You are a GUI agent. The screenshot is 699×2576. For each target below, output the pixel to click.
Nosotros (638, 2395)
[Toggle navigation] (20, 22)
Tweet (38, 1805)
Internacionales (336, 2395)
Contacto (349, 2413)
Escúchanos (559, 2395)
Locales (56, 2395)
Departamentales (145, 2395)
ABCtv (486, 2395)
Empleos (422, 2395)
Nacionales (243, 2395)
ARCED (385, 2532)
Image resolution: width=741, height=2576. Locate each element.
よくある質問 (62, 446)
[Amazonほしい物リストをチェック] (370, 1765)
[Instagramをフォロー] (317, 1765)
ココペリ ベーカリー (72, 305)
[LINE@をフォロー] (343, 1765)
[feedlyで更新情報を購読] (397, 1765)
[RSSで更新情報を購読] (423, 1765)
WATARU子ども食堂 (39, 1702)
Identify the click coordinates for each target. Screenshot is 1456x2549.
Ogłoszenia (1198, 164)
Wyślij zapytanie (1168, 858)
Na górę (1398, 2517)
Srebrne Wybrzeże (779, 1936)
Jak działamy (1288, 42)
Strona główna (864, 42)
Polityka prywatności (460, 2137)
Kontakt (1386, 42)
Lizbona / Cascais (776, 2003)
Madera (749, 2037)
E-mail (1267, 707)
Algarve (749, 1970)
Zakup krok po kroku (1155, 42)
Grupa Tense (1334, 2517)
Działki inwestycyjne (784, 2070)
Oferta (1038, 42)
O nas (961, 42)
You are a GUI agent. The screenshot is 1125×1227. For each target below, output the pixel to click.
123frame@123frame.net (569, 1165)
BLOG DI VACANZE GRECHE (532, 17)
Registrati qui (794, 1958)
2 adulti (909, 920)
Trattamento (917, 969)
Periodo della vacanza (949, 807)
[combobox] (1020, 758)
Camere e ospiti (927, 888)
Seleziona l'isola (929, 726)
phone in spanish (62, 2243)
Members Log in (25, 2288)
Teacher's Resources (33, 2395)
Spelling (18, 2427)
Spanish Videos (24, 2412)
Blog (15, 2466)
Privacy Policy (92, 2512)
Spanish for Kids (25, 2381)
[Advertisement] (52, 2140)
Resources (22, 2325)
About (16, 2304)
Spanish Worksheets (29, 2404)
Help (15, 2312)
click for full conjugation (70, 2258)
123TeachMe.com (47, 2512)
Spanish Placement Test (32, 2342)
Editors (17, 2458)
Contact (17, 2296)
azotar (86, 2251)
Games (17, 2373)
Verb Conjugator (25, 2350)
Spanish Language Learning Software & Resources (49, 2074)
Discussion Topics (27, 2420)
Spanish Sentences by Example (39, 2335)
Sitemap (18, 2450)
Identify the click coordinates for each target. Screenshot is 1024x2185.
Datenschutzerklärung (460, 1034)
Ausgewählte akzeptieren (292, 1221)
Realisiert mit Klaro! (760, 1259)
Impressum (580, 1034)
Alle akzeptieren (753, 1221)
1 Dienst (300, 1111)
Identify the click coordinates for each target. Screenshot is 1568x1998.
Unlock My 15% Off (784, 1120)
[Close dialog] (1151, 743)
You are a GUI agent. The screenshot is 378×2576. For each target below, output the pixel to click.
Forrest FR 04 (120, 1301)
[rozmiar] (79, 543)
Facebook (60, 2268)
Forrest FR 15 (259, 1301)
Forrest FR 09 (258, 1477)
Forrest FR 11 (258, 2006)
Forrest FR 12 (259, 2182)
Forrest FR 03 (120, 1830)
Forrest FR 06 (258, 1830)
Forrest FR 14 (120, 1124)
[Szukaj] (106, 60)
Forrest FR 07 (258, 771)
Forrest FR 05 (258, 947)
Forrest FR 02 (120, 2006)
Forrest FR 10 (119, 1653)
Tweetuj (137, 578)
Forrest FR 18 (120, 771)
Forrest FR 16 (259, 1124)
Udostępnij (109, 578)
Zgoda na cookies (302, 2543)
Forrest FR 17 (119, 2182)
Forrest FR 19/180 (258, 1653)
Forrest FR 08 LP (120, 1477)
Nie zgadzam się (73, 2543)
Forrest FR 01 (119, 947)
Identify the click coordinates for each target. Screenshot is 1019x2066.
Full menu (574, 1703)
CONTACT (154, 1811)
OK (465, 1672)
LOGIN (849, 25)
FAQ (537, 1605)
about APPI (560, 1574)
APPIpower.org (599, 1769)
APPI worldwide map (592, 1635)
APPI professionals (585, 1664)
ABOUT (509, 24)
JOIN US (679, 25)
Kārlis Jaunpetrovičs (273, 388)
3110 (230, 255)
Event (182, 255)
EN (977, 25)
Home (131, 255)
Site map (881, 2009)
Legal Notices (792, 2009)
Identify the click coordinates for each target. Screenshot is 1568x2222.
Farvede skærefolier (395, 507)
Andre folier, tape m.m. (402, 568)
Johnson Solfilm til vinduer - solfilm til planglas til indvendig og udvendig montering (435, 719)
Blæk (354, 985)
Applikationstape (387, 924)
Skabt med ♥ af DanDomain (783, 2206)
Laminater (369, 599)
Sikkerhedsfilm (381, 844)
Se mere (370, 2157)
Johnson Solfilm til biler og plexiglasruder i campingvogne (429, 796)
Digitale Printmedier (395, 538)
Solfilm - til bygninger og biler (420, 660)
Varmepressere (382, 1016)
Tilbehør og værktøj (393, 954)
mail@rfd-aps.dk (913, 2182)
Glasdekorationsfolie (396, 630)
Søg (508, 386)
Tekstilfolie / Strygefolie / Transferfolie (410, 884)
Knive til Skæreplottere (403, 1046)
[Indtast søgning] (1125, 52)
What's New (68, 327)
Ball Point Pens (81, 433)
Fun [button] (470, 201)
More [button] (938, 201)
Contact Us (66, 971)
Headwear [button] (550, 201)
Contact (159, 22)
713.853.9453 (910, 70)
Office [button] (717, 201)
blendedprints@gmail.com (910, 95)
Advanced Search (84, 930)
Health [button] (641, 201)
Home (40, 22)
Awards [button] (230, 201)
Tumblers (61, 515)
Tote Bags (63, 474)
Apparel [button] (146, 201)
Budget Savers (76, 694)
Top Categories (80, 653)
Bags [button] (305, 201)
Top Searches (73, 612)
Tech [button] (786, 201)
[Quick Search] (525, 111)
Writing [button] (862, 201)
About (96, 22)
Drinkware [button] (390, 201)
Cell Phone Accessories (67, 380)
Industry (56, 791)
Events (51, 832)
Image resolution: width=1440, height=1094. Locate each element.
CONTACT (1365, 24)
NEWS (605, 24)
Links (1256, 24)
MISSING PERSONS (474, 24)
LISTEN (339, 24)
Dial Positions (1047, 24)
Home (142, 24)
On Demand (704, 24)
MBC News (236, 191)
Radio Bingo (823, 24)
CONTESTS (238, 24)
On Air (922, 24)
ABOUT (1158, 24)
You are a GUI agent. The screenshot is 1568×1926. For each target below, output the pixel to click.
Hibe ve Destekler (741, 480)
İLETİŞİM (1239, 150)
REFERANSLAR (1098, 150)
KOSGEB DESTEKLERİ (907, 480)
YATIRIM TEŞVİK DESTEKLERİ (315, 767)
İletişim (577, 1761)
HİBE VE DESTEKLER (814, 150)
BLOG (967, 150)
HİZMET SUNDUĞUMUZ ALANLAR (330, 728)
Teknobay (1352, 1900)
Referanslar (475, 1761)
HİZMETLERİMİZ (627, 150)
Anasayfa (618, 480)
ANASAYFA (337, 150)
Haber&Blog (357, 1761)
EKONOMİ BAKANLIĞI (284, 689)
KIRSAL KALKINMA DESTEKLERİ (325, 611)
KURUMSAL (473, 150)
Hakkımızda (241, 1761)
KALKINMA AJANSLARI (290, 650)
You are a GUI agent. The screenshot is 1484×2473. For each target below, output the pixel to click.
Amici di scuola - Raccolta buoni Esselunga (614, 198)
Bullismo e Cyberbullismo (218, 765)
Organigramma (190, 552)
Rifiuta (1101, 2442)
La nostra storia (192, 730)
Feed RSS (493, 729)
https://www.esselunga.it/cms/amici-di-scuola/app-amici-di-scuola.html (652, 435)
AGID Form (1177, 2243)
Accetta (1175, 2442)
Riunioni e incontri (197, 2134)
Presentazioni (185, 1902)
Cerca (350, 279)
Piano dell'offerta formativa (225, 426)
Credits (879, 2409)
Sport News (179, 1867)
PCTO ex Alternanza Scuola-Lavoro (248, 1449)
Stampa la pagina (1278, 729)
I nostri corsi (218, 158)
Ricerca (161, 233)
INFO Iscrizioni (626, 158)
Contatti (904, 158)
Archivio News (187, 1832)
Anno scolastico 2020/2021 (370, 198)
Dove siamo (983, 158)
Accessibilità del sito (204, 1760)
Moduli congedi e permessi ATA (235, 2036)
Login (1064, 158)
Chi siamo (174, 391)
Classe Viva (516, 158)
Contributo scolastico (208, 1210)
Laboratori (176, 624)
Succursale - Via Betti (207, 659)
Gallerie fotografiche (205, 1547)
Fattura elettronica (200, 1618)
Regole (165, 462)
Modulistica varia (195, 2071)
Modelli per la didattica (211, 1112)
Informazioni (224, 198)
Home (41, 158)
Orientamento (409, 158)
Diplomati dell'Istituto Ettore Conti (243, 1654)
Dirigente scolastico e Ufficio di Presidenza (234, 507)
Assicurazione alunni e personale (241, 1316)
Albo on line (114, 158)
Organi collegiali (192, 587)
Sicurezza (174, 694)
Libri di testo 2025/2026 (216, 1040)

## Work instruction:
The stretch of entries above that starts with the line containing "Tekstilfolie / Strygefolie" and goes on through the line containing "Tote Bags (63, 474)" is to be transcribed exactly, and no other line is to be transcribed.

## Written solution:
Tekstilfolie / Strygefolie / Transferfolie (410, 884)
Knive til Skæreplottere (403, 1046)
[Indtast søgning] (1125, 52)
What's New (68, 327)
Ball Point Pens (81, 433)
Fun [button] (470, 201)
More [button] (938, 201)
Contact Us (66, 971)
Headwear [button] (550, 201)
Contact (159, 22)
713.853.9453 (910, 70)
Office [button] (717, 201)
blendedprints@gmail.com (910, 95)
Advanced Search (84, 930)
Health [button] (641, 201)
Home (40, 22)
Awards [button] (230, 201)
Tumblers (61, 515)
Tote Bags (63, 474)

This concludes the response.